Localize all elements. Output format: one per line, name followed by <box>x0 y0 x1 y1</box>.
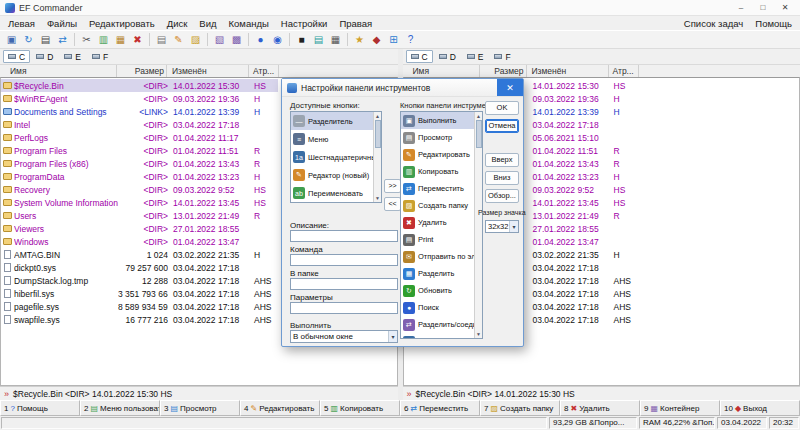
scroll-down-icon[interactable]: ▼ <box>476 330 481 338</box>
menu-item[interactable]: Список задач <box>678 18 749 29</box>
fn-2-button[interactable]: 2▤Меню пользователя <box>80 400 160 416</box>
new-window-icon[interactable]: ▣ <box>3 32 20 48</box>
file-row[interactable]: $WinREAgent<DIR>09.03.2022 19:36H <box>1 92 278 105</box>
minimize-button[interactable]: – <box>731 1 751 14</box>
file-row[interactable]: Program Files (x86)<DIR>01.04.2022 13:43… <box>1 157 278 170</box>
copy-panel-icon[interactable]: ▤ <box>37 32 54 48</box>
menu-item[interactable]: Помощь <box>749 18 798 29</box>
move-right-button[interactable]: >> <box>384 179 401 193</box>
calculator-icon[interactable]: ▦ <box>327 32 344 48</box>
fn-3-button[interactable]: 3▤Просмотр <box>160 400 240 416</box>
field-input[interactable] <box>290 254 398 266</box>
scroll-up-icon[interactable]: ▲ <box>476 112 481 120</box>
refresh-icon[interactable]: ↻ <box>20 32 37 48</box>
toolbar-button-item[interactable]: ✉Отправить по электро... <box>401 248 474 265</box>
field-input[interactable] <box>290 278 398 290</box>
move-left-button[interactable]: << <box>384 197 401 211</box>
file-row[interactable]: Viewers<DIR>27.01.2022 18:55 <box>1 222 278 235</box>
icon-size-select[interactable]: 32x32 ▾ <box>485 220 519 233</box>
column-header-date[interactable]: Изменён <box>167 65 249 77</box>
unpack-icon[interactable]: ▩ <box>228 32 245 48</box>
menu-item[interactable]: Редактировать <box>83 18 161 29</box>
file-row[interactable]: System Volume Information<DIR>14.01.2022… <box>1 196 278 209</box>
swap-panels-icon[interactable]: ⇄ <box>54 32 71 48</box>
toolbar-button-item[interactable]: ▨Создать папку <box>401 197 474 214</box>
field-input[interactable] <box>290 302 398 314</box>
column-header-attr[interactable]: Атр... <box>249 65 279 77</box>
toolbar-button-item[interactable]: ▥Копировать <box>401 163 474 180</box>
maximize-button[interactable]: □ <box>753 1 773 14</box>
down-button[interactable]: Вниз <box>485 171 519 185</box>
help-icon[interactable]: ? <box>402 32 419 48</box>
column-header-name[interactable]: Имя <box>0 65 117 77</box>
cancel-button[interactable]: Отмена <box>485 119 519 133</box>
drive-button-d[interactable]: D <box>31 50 58 63</box>
toolbar-button-item[interactable]: ⇄Переместить <box>401 180 474 197</box>
view-icon[interactable]: ▤ <box>153 32 170 48</box>
menu-item[interactable]: Вид <box>193 18 222 29</box>
available-button-item[interactable]: —Разделитель <box>291 112 373 130</box>
scroll-down-icon[interactable]: ▼ <box>375 194 380 202</box>
available-button-item[interactable]: ✎Редактор (новый) <box>291 166 373 184</box>
scroll-thumb[interactable] <box>375 120 381 148</box>
fn-6-button[interactable]: 6⇄Переместить <box>400 400 480 416</box>
file-row[interactable]: dickpt0.sys79 257 60003.04.2022 17:18 <box>1 261 278 274</box>
file-row[interactable]: pagefile.sys8 589 934 59203.04.2022 17:1… <box>1 300 278 313</box>
mkdir-icon[interactable]: ▨ <box>187 32 204 48</box>
edit-icon[interactable]: ✎ <box>170 32 187 48</box>
field-input[interactable] <box>290 230 398 242</box>
copy-icon[interactable]: ▥ <box>95 32 112 48</box>
file-row[interactable]: AMTAG.BIN1 02403.02.2022 21:35H <box>1 248 278 261</box>
drive-button-f[interactable]: F <box>489 50 515 63</box>
browse-button[interactable]: Обзор... <box>485 189 519 203</box>
settings-icon[interactable]: ⊞ <box>385 32 402 48</box>
toolbar-button-item[interactable]: ▤Просмотр <box>401 129 474 146</box>
drive-button-c[interactable]: C <box>3 50 30 63</box>
available-button-item[interactable]: ≡Меню <box>291 130 373 148</box>
menu-item[interactable]: Диск <box>161 18 194 29</box>
file-row[interactable]: Intel<DIR>03.04.2022 17:18 <box>1 118 278 131</box>
toolbar-button-item[interactable]: ▦Сравнить папки <box>401 333 474 338</box>
fn-7-button[interactable]: 7▨Создать папку <box>480 400 560 416</box>
close-button[interactable]: ✕ <box>775 1 795 14</box>
file-row[interactable]: swapfile.sys16 777 21603.04.2022 17:18AH… <box>1 313 278 326</box>
column-header-date[interactable]: Изменён <box>527 65 609 77</box>
toolbar-button-item[interactable]: ▦Разделить <box>401 265 474 282</box>
available-buttons-list[interactable]: —Разделитель≡Меню1aШестнадцатеричный ред… <box>290 111 382 203</box>
history-icon[interactable]: ◆ <box>368 32 385 48</box>
available-button-item[interactable]: abПереименовать <box>291 184 373 202</box>
file-row[interactable]: Users<DIR>13.01.2022 21:49R <box>1 209 278 222</box>
fn-8-button[interactable]: 8✖Удалить <box>560 400 640 416</box>
delete-icon[interactable]: ✖ <box>129 32 146 48</box>
drive-button-c[interactable]: C <box>406 50 433 63</box>
search-files-icon[interactable]: ◉ <box>269 32 286 48</box>
cut-icon[interactable]: ✂ <box>78 32 95 48</box>
fn-5-button[interactable]: 5▥Копировать <box>320 400 400 416</box>
up-button[interactable]: Вверх <box>485 153 519 167</box>
menu-item[interactable]: Правая <box>333 18 378 29</box>
favorites-icon[interactable]: ★ <box>351 32 368 48</box>
notepad-icon[interactable]: ▤ <box>310 32 327 48</box>
fn-4-button[interactable]: 4✎Редактировать <box>240 400 320 416</box>
drive-button-f[interactable]: F <box>87 50 113 63</box>
toolbar-button-item[interactable]: ✎Редактировать <box>401 146 474 163</box>
menu-item[interactable]: Команды <box>223 18 275 29</box>
fn-10-button[interactable]: 10◆Выход <box>720 400 800 416</box>
column-header-attr[interactable]: Атр... <box>609 65 639 77</box>
toolbar-button-item[interactable]: ●Поиск <box>401 299 474 316</box>
scrollbar[interactable]: ▲ ▼ <box>474 112 482 338</box>
scrollbar[interactable]: ▲ ▼ <box>373 112 381 202</box>
menu-item[interactable]: Левая <box>2 18 41 29</box>
dialog-close-button[interactable]: ✕ <box>497 79 523 96</box>
fn-9-button[interactable]: 9▦Контейнер <box>640 400 720 416</box>
toolbar-button-item[interactable]: ⇄Разделить/соединить <box>401 316 474 333</box>
file-row[interactable]: Windows<DIR>01.04.2022 13:47 <box>1 235 278 248</box>
file-row[interactable]: DumpStack.log.tmp12 28803.04.2022 17:18A… <box>1 274 278 287</box>
scroll-up-icon[interactable]: ▲ <box>375 112 380 120</box>
drive-button-e[interactable]: E <box>59 50 86 63</box>
toolbar-button-item[interactable]: ✖Удалить <box>401 214 474 231</box>
file-row[interactable]: $Recycle.Bin<DIR>14.01.2022 15:30HS <box>1 79 278 92</box>
file-row[interactable]: Program Files<DIR>01.04.2022 11:51R <box>1 144 278 157</box>
drive-button-e[interactable]: E <box>462 50 489 63</box>
pack-icon[interactable]: ▧ <box>211 32 228 48</box>
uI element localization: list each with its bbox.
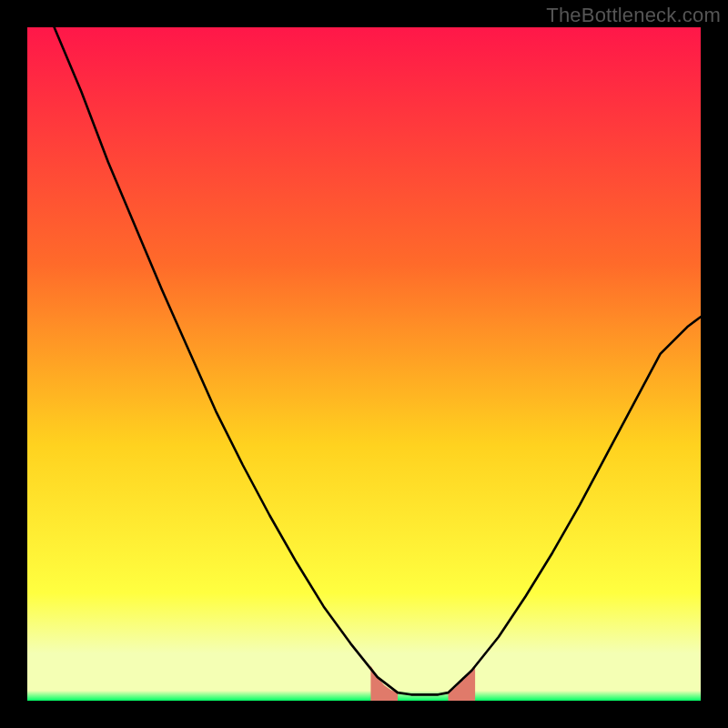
gradient-bg (27, 27, 701, 701)
chart-frame: TheBottleneck.com (0, 0, 728, 728)
bottleneck-curve-chart (27, 27, 701, 701)
watermark-text: TheBottleneck.com (546, 4, 721, 27)
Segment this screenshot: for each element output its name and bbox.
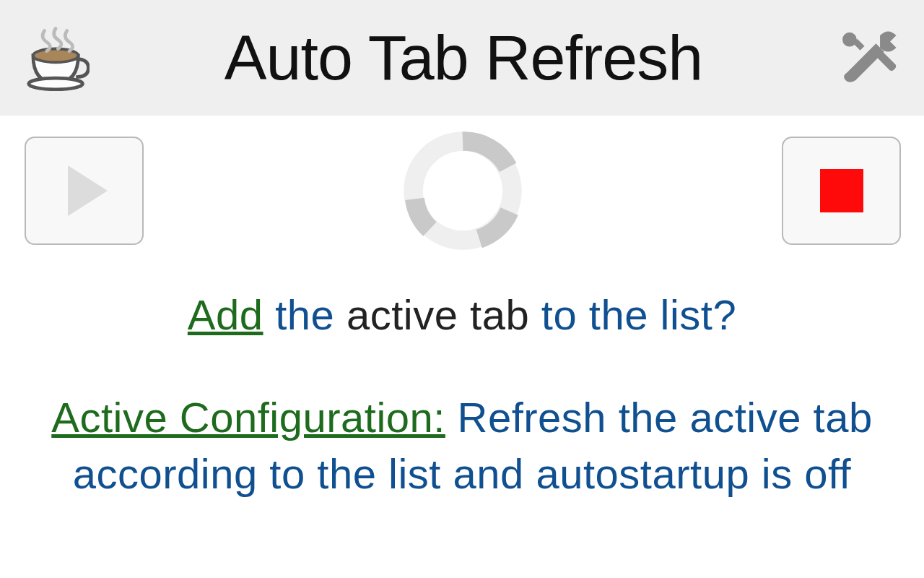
svg-rect-2 <box>873 48 897 72</box>
prompt-text-2: to the list? <box>529 291 736 338</box>
add-tab-prompt: Add the active tab to the list? <box>0 290 924 339</box>
loading-spinner-icon <box>394 122 531 259</box>
add-link[interactable]: Add <box>188 291 263 338</box>
app-header: Auto Tab Refresh <box>0 0 924 116</box>
config-text-1: Refresh the active tab <box>445 394 873 441</box>
tools-icon[interactable] <box>837 25 902 90</box>
stop-button[interactable] <box>782 137 901 245</box>
app-title: Auto Tab Refresh <box>225 21 702 95</box>
spinner-container <box>144 122 782 259</box>
play-button[interactable] <box>25 137 144 245</box>
coffee-cup-icon <box>17 22 90 94</box>
prompt-text-1: the <box>263 291 346 338</box>
active-configuration-block: Active Configuration: Refresh the active… <box>0 389 924 503</box>
controls-row <box>0 116 924 260</box>
active-tab-label: active tab <box>346 291 529 338</box>
svg-point-1 <box>29 78 83 90</box>
stop-icon <box>820 169 863 212</box>
config-text-2: according to the list and autostartup is… <box>73 450 851 497</box>
play-icon <box>68 165 108 216</box>
active-configuration-link[interactable]: Active Configuration: <box>51 394 445 441</box>
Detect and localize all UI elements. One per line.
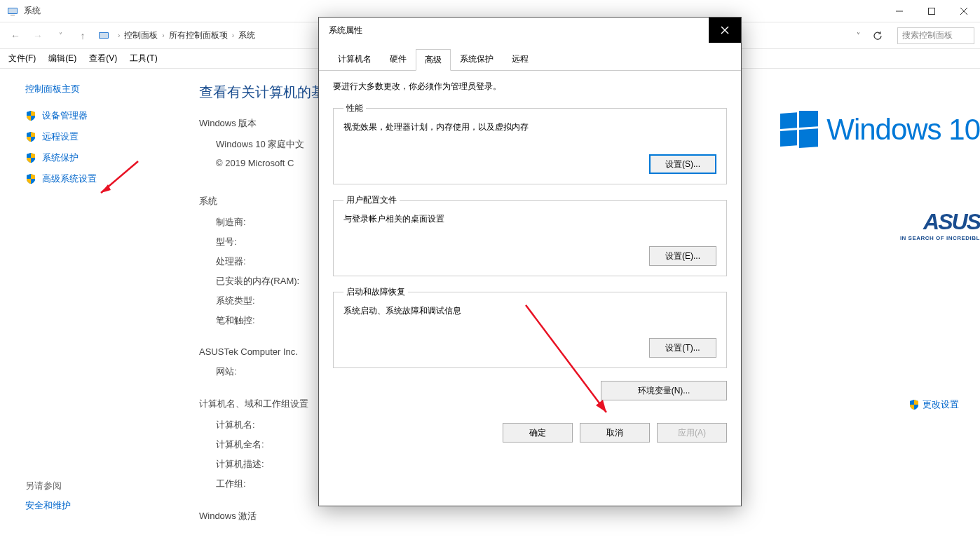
control-panel-home-link[interactable]: 控制面板主页	[25, 83, 174, 95]
computer-desc-label: 计算机描述:	[216, 458, 314, 471]
user-profile-settings-button[interactable]: 设置(E)...	[649, 246, 716, 266]
sidebar: 控制面板主页 设备管理器 远程设置 系统保护 高级系统设置 另请参阅 安全和维护	[0, 69, 182, 540]
breadcrumb-item[interactable]: 系统	[238, 29, 255, 41]
startup-recovery-desc: 系统启动、系统故障和调试信息	[343, 305, 716, 317]
ram-label: 已安装的内存(RAM):	[216, 275, 314, 288]
computer-name-label: 计算机名:	[216, 419, 314, 431]
shield-icon	[25, 131, 36, 142]
tab-advanced[interactable]: 高级	[416, 49, 451, 71]
system-icon	[7, 6, 18, 17]
dialog-close-button[interactable]	[709, 18, 741, 43]
search-input[interactable]: 搜索控制面板	[897, 27, 974, 44]
back-button[interactable]: ←	[6, 26, 25, 46]
user-profile-legend: 用户配置文件	[343, 194, 400, 206]
asus-logo-text: ASUS	[900, 209, 980, 235]
performance-group: 性能 视觉效果，处理器计划，内存使用，以及虚拟内存 设置(S)...	[333, 102, 727, 184]
manufacturer-label: 制造商:	[216, 216, 314, 229]
windows-logo: Windows 10	[780, 111, 980, 149]
dialog-tabs: 计算机名 硬件 高级 系统保护 远程	[319, 43, 741, 71]
system-properties-dialog: 系统属性 计算机名 硬件 高级 系统保护 远程 要进行大多数更改，你必须作为管理…	[318, 17, 742, 506]
admin-notice: 要进行大多数更改，你必须作为管理员登录。	[333, 81, 727, 93]
processor-label: 处理器:	[216, 255, 314, 268]
sidebar-item-remote-settings[interactable]: 远程设置	[25, 130, 174, 143]
maximize-button[interactable]	[916, 0, 948, 22]
startup-recovery-legend: 启动和故障恢复	[343, 286, 408, 298]
svg-rect-12	[799, 128, 818, 148]
dialog-titlebar: 系统属性	[319, 18, 741, 43]
svg-rect-8	[100, 33, 108, 38]
shield-icon	[25, 152, 36, 163]
startup-recovery-settings-button[interactable]: 设置(T)...	[649, 338, 716, 358]
environment-variables-button[interactable]: 环境变量(N)...	[601, 381, 727, 400]
svg-rect-11	[780, 130, 797, 147]
user-profile-desc: 与登录帐户相关的桌面设置	[343, 213, 716, 225]
menu-tools[interactable]: 工具(T)	[130, 53, 157, 65]
sidebar-item-system-protection[interactable]: 系统保护	[25, 151, 174, 164]
change-settings-link[interactable]: 更改设置	[908, 398, 959, 411]
startup-recovery-group: 启动和故障恢复 系统启动、系统故障和调试信息 设置(T)...	[333, 286, 727, 368]
svg-rect-9	[780, 112, 797, 129]
pen-touch-label: 笔和触控:	[216, 314, 314, 327]
performance-legend: 性能	[343, 102, 366, 114]
see-also-security-link[interactable]: 安全和维护	[25, 499, 174, 512]
system-type-label: 系统类型:	[216, 295, 314, 307]
chevron-right-icon: ›	[118, 32, 120, 39]
see-also-header: 另请参阅	[25, 480, 174, 492]
windows-logo-icon	[780, 111, 818, 149]
performance-settings-button[interactable]: 设置(S)...	[649, 154, 716, 174]
cancel-button[interactable]: 取消	[580, 423, 650, 443]
shield-icon	[908, 399, 920, 410]
tab-remote[interactable]: 远程	[503, 48, 538, 70]
ok-button[interactable]: 确定	[503, 423, 573, 443]
dialog-title: 系统属性	[319, 25, 362, 36]
tab-hardware[interactable]: 硬件	[381, 48, 416, 70]
menu-view[interactable]: 查看(V)	[89, 53, 117, 65]
performance-desc: 视觉效果，处理器计划，内存使用，以及虚拟内存	[343, 121, 716, 133]
chevron-right-icon: ›	[232, 32, 234, 39]
menu-file[interactable]: 文件(F)	[8, 53, 36, 65]
windows-logo-text: Windows 10	[826, 113, 980, 147]
dialog-body: 要进行大多数更改，你必须作为管理员登录。 性能 视觉效果，处理器计划，内存使用，…	[319, 71, 741, 416]
address-dropdown[interactable]: ˅	[851, 32, 865, 39]
tab-computer-name[interactable]: 计算机名	[329, 48, 381, 70]
breadcrumb-item[interactable]: 控制面板	[124, 29, 158, 41]
svg-rect-4	[929, 8, 935, 14]
shield-icon	[25, 110, 36, 121]
breadcrumb-item[interactable]: 所有控制面板项	[169, 29, 228, 41]
apply-button[interactable]: 应用(A)	[657, 423, 727, 443]
shield-icon	[25, 173, 36, 184]
monitor-icon	[98, 30, 109, 41]
sidebar-item-advanced-system-settings[interactable]: 高级系统设置	[25, 173, 174, 185]
website-label: 网站:	[216, 365, 314, 378]
up-button[interactable]: ↑	[73, 26, 93, 46]
computer-fullname-label: 计算机全名:	[216, 438, 314, 451]
forward-button[interactable]: →	[28, 26, 48, 46]
sidebar-item-device-manager[interactable]: 设备管理器	[25, 109, 174, 122]
svg-rect-10	[799, 111, 818, 128]
window-title: 系统	[24, 5, 41, 17]
workgroup-label: 工作组:	[216, 478, 314, 490]
refresh-button[interactable]	[868, 26, 887, 46]
close-button[interactable]	[948, 0, 980, 22]
activation-header: Windows 激活	[199, 510, 966, 522]
tab-system-protection[interactable]: 系统保护	[451, 48, 503, 70]
asus-logo: ASUS IN SEARCH OF INCREDIBL	[900, 209, 980, 241]
close-icon	[721, 26, 729, 34]
asus-tagline: IN SEARCH OF INCREDIBL	[900, 235, 980, 241]
menu-edit[interactable]: 编辑(E)	[48, 53, 76, 65]
recent-dropdown[interactable]: ˅	[50, 26, 70, 46]
svg-rect-2	[11, 15, 15, 15]
model-label: 型号:	[216, 236, 314, 248]
dialog-footer: 确定 取消 应用(A)	[319, 416, 741, 454]
minimize-button[interactable]	[883, 0, 916, 22]
svg-rect-1	[8, 8, 17, 13]
chevron-right-icon: ›	[162, 32, 164, 39]
user-profile-group: 用户配置文件 与登录帐户相关的桌面设置 设置(E)...	[333, 194, 727, 276]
--
■ **Your goal**
Where a line of the records contains the word "dialog", copy that line.

■ **Answer to this task**
dialog-close-button[interactable]: ✕ <box>497 79 523 96</box>
dialog-close-button[interactable]	[709, 18, 741, 43]
dialog-tabs: 计算机名 硬件 高级 系统保护 远程	[319, 43, 741, 71]
system-properties-dialog: 系统属性 计算机名 硬件 高级 系统保护 远程 要进行大多数更改，你必须作为管理…	[318, 17, 742, 506]
dialog-titlebar: 系统属性	[319, 18, 741, 43]
dialog-title: 系统属性	[319, 25, 362, 36]
dialog-body: 要进行大多数更改，你必须作为管理员登录。 性能 视觉效果，处理器计划，内存使用，…	[319, 71, 741, 416]
dialog-footer: 确定 取消 应用(A)	[319, 416, 741, 454]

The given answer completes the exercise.